The World Health Organization says it is monitoring a new COVID-19 variant with mutations that the agency fears could make it resistant to vaccines. The new variant, which the WHO is dubbing the “Mu” variant, is also known as B.1.621. It was added as a “variant of interest” to the WHO’s watchlist on Monday.
"The Mu variant has a constellation of mutations that indicate potential properties of immune escape," the bulletin said.
Preliminary data observed by the WHO indicates that the variant may evade vaccines in a way similar to the Beta variant, but experts said that more research is necessary to arrive at any conclusions, according to Fox News. The Mu variant first emerged in Columbia in January 2021 and has appeared in at least 39 different countries.
"Although the global prevalence of the Mu variant among sequenced cases has declined and is currently below 0.1%, the prevalence in Colombia (39%) and Ecuador (13%) has consistently increased," the agency said, noting that the added uptick could be due to increased genetic sequencing.

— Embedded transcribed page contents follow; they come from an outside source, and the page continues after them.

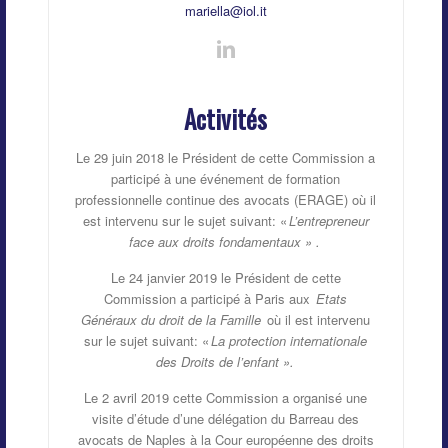
mariella@iol.it
Activités
Le 29 juin 2018 le Président de cette Commission a
participé à une événement de formation
professionnelle continue des avocats (ERAGE) où il
est intervenu sur le sujet suivant: «
L’entrepreneur
face aux droits fondamentaux
»
.
Le 24 janvier 2019 le Président de cette
Commission a participé à Paris aux
Etats
Généraux du droit de la Famille
où il est intervenu
sur le sujet suivant: «
La protection internationale
des Droits de l’enfant
».
Le 2 avril 2019 cette Commission a organisé une
visite d’étude d’une délégation du Barreau des
avocats de Naples à la Cour européenne des droits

According to AFP, “The WHO currently identifies four Covid-19 variants of concern, including Alpha, which is present in 193 countries, and Delta, present in 170 countries,” adding that five variants, including Mu, are listed as “variants of interest” to be monitored.
“The WHO said its global prevalence has declined to below 0.1 percent among sequenced cases. In Colombia, however, it is at 39 percent,” the publication reported.
Widespread concern from the scientific community exists over the emergence of new mutations of COVID-19 as infection rates continue to rise globally again, with the highly transmissible Delta variant becoming the dominant variant in circulation, especially in regions where lower percentages of the population have received one or more shots of the vaccine.